Denn hiermit wird allein die Feststellung belegt, es gehe der Beigeladenen zu 1 "nicht darum, Vergnügungsstätten und dabei insbesondere Spielhallen allgemein nicht zur Entfaltung kommen zu lassen". Wie die Beschwerde selbst zutreffend ausführt, waren Spielhallen nach der Baunutzungsverordnung 1977 in allgemeinen Wohngebieten nicht völlig ausgeschlossen, sondern konnten ausnahmsweise nach § 4 Abs. 3 Nr. 2 BauNVO zugelassen werden (vgl. dazu auch BVerwG, Urteil vom 10. Mai 1990 - BVerwG 4 C 49.09 - ZfBR 1990, 245).
Schließlich gibt das vorliegende Verfahren keine Gelegenheit, die Frage rechtsgrundsätzlich zu klären,
"ob eine textliche Festsetzung mit § 1 Abs. 6 BauGB und § 1 Abs. 5 BauNVO vereinbar ist, die Vergnügungsstätten im Kerngebiet und im Mischgebiet generell ausschließt, während gleichzeitig nach der städtebaulichen Konzeption des Rates die Möglichkeit erhalten bleiben soll, in den angrenzenden allgemeinen Wohngebieten Vergnügungsstätten gemäß § 4 Abs. 3 Nr. 2 BauNVO weiterhin zuzulassen".

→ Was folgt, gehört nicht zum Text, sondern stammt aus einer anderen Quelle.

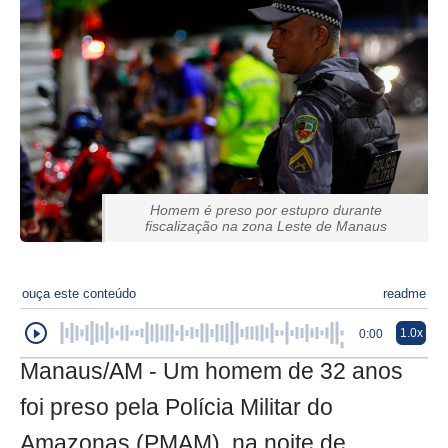
Homem é preso por estupro durante
fiscalização na zona Leste de Manaus
ouça este conteúdo
readme
1.0x
0:00
Manaus/AM - Um homem de 32 anos
foi preso pela Polícia Militar do
Amazonas (PMAM), na noite de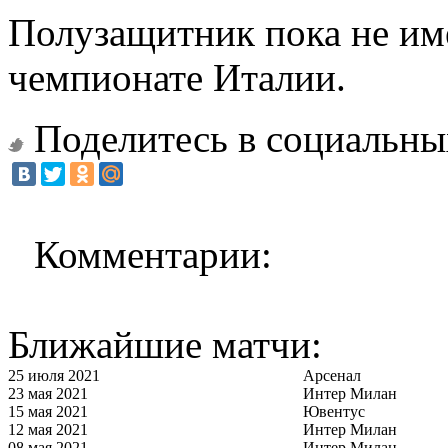
Полузащитник пока не име
чемпионате Италии.
Поделитесь в социальны
Комментарии:
Ближайшие матчи:
25 июля 2021
Арсенал
23 мая 2021
Интер Милан
15 мая 2021
Ювентус
12 мая 2021
Интер Милан
08 мая 2021
Интер Милан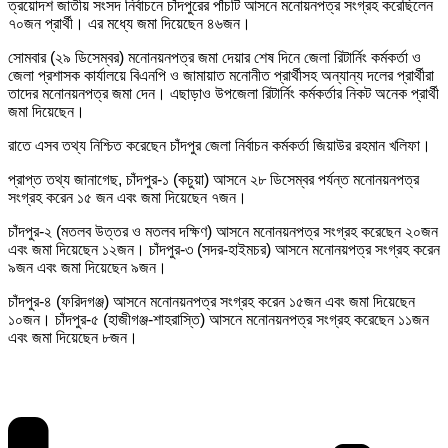
ত্রয়োদশ জাতীয় সংসদ নির্বাচনে চাঁদপুরের পাঁচটি আসনে মনোয়নপত্র সংগ্রহ করেছিলেন
৭০জন প্রার্থী। এর মধ্যে জমা দিয়েছেন ৪৬জন।
সোমবার (২৯ ডিসেম্বর) মনোনয়নপত্র জমা দেয়ার শেষ দিনে জেলা রিটার্নিং কর্মকর্তা ও
জেলা প্রশাসক কার্যালয়ে বিএনপি ও জামায়াত মনোনীত প্রার্থীসহ অন্যান্য দলের প্রার্থীরা
তাদের মনোনয়নপত্র জমা দেন। এছাড়াও উপজেলা রিটার্নিং কর্মকর্তার নিকট অনেক প্রার্থী
জমা দিয়েছেন।
রাতে এসব তথ্য নিশ্চিত করেছেন চাঁদপুর জেলা নির্বাচন কর্মকর্তা জিয়াউর রহমান খলিফা।
প্রাপ্ত তথ্য জানাগেছ, চাঁদপুর-১ (কচুয়া) আসনে ২৮ ডিসেম্বর পর্যন্ত মনোনয়নপত্র
সংগ্রহ করেন ১৫ জন এবং জমা দিয়েছেন ৭জন।
চাঁদপুর-২ (মতলব উত্তর ও মতলব দক্ষিণ) আসনে মনোনয়নপত্র সংগ্রহ করেছেন ২০জন
এবং জমা দিয়েছেন ১২জন। চাঁদপুর-৩ (সদর-হাইমচর) আসনে মনোনয়পত্র সংগ্রহ করেন
৯জন এবং জমা দিয়েছেন ৯জন।
চাঁদপুর-৪ (ফরিদগঞ্জ) আসনে মনোনয়নপত্র সংগ্রহ করেন ১৫জন এবং জমা দিয়েছেন
১০জন। চাঁদপুর-৫ (হাজীগঞ্জ-শাহরাস্তি) আসনে মনোনয়নপত্র সংগ্রহ করেছেন ১১জন
এবং জমা দিয়েছেন ৮জন।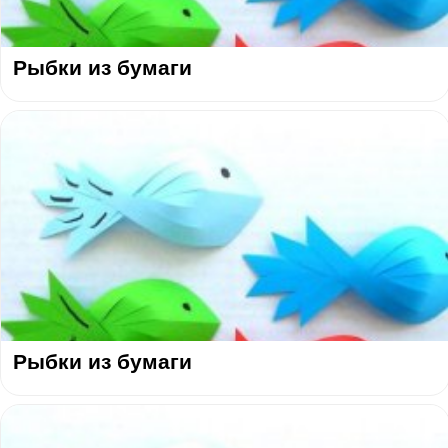
Рыбки из бумаги
Рыбки из бумаги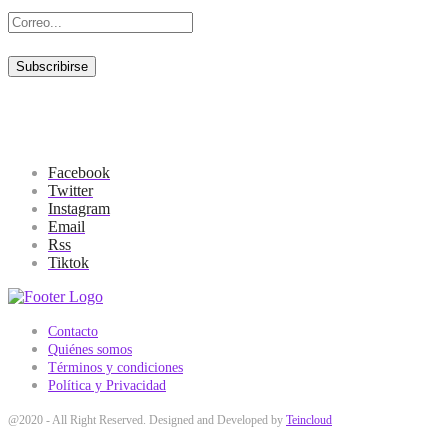
Facebook
Twitter
Instagram
Email
Rss
Tiktok
Contacto
Quiénes somos
Términos y condiciones
Política y Privacidad
@2020 - All Right Reserved. Designed and Developed by
Teincloud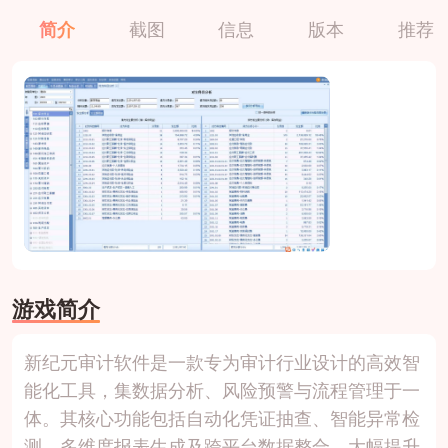
简介
截图
信息
版本
推荐
游戏简介
新纪元审计软件是一款专为审计行业设计的高效智
能化工具，集数据分析、风险预警与流程管理于一
体。其核心功能包括自动化凭证抽查、智能异常检
测、多维度报表生成及跨平台数据整合，大幅提升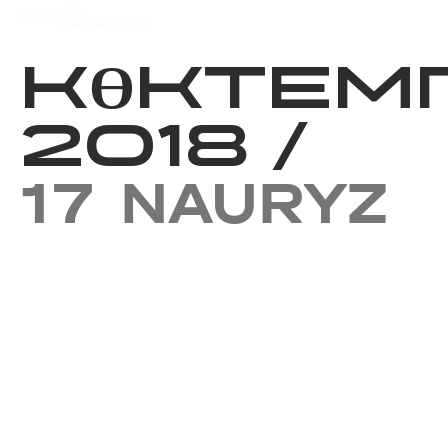
Iс-шаралар күнтізбесi
Нәт
КӨКТЕМГ
2018
/
17 NAURYZ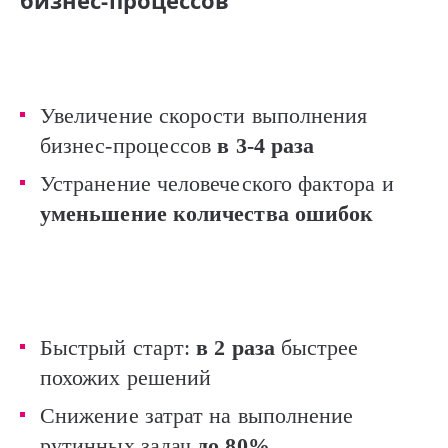
Увеличение скорости выполнения
бизнес-процессов
в 3-4 раза
Устранение человеческого фактора и
уменьшение количества ошибок
Быстрый старт:
в 2 раза
быстрее
похожих решений
Снижение затрат на выполнение
рутинных задач
до 80%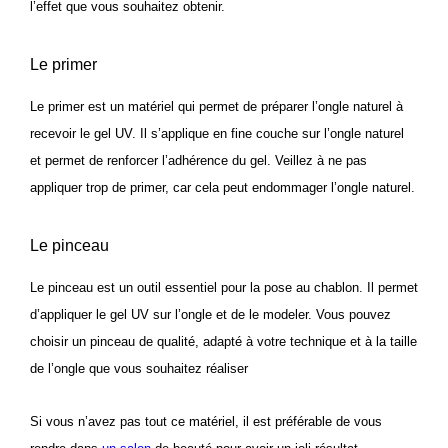
l’effet que vous souhaitez obtenir.
Le primer
Le primer est un matériel qui permet de préparer l’ongle naturel à
recevoir le gel UV. Il s’applique en fine couche sur l’ongle naturel
et permet de renforcer l’adhérence du gel. Veillez à ne pas
appliquer trop de primer, car cela peut endommager l’ongle naturel.
Le pinceau
Le pinceau est un outil essentiel pour la pose au chablon. Il permet
d’appliquer le gel UV sur l’ongle et de le modeler. Vous pouvez
choisir un pinceau de qualité, adapté à votre technique et à la taille
de l’ongle que vous souhaitez réaliser
Si vous n’avez pas tout ce matériel, il est préférable de vous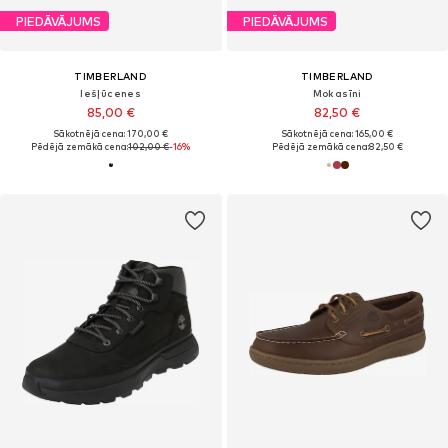
PIEDĀVĀJUMS
PIEDĀVĀJUMS
TIMBERLAND
TIMBERLAND
Iešļūcenes
Mokasīni
85,00 €
82,50 €
Sākotnējā cena: 170,00 €
Sākotnējā cena: 165,00 €
Pēdējā zemākā cena:
102,00 €
-16%
Pēdējā zemākā cena:
82,50 €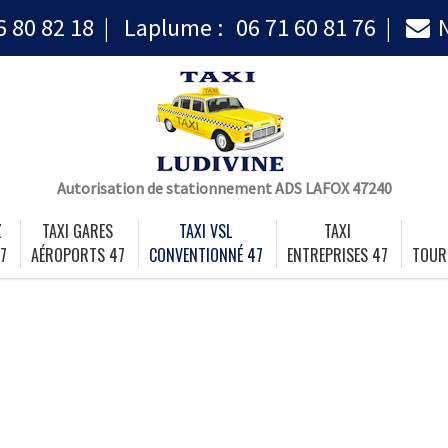
6 80 82 18
Laplume :
06 71 60 81 76
Autorisation de stationnement ADS LAFOX 47240
Z
TAXI GARES
TAXI VSL
TAXI
7
AÉROPORTS 47
CONVENTIONNÉ 47
ENTREPRISES 47
TOUR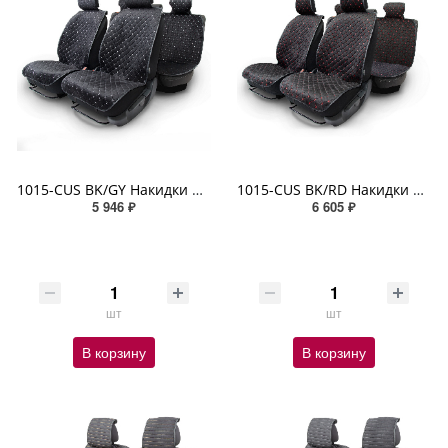
1015-CUS BK/GY Накидки на весь салон CarPerformance, 5 шт., материал алькантара, чёрн./серый
1015-CUS BK/RD Накидки на весь салон CarPerformance, 5 шт., материал алькантара, чёрн./красный
5 946 ₽
6 605 ₽
шт
шт
В корзину
В корзину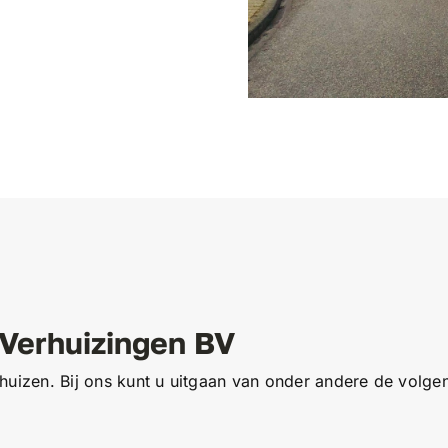
Verhuizingen BV
huizen. Bij ons kunt u uitgaan van onder andere de volge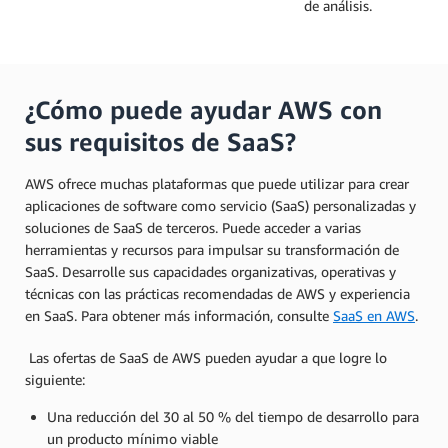
de análisis.
¿Cómo puede ayudar AWS con
sus requisitos de SaaS?
AWS ofrece muchas plataformas que puede utilizar para crear
aplicaciones de software como servicio (SaaS) personalizadas y
soluciones de SaaS de terceros. Puede acceder a varias
herramientas y recursos para impulsar su transformación de
SaaS. Desarrolle sus capacidades organizativas, operativas y
técnicas con las prácticas recomendadas de AWS y experiencia
en SaaS. Para obtener más información, consulte
SaaS en AWS
.
Las ofertas de SaaS de AWS pueden ayudar a que logre lo
siguiente:
Una reducción del 30 al 50 % del tiempo de desarrollo para
un producto mínimo viable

Der Beschwerde ist zwar einzuräumen, daß es generell bedenklich sein mag, wenn eine Gemeinde bestimmte Nutzungsarten in den für sie an sich in Frage kommenden Gebieten ausschließt und sie gleichzeitig in solche Gebiete, in denen sie allenfalls ausnahmsweise zugelassen werden könnten, verweist. Ein solches Vorgehen kann mit dem Abwägungsgebot des § 1 Abs. 6 BauGB insbesondere dann unvereinbar sein, wenn es beispielsweise zu einer Entwertung schutzwürdiger Wohngebiete führen muß oder wenn die Gemeinde in Wirklichkeit in den Wohngebieten überhaupt keine Ausnahmen zulassen will. Von einer solchen Fallgestaltung ist das Berufungsgericht hier jedoch nicht ausgegangen. Seinen Feststellungen kann weder entnommen werden, daß im Gemeindegebiet der Beigeladenen zu 1 keine zur Zulassung von Spielhallen geeigneten Grundstücke vorhanden sind, noch, daß die Gemeinde darüber hinaus - mit einer ihre wirklichen Beweggründe verschleiern den Begründung - in ihrem Gemeindegebiet generell Spielhallen verbieten wollte.
Die Kostenentscheidung beruht auf den §§ 154 Abs. 2, 162 Abs. 3 VwGO.
Streitwertbeschluss:
Der Wert des Streitgegenstandes wird auf 45.000 DM festgesetzt. Den Wert des Streitgegenstandes setzt der Senat gemäß §§ 14 Abs. 1, 13 Abs. 1 Satz 1 GKG fest.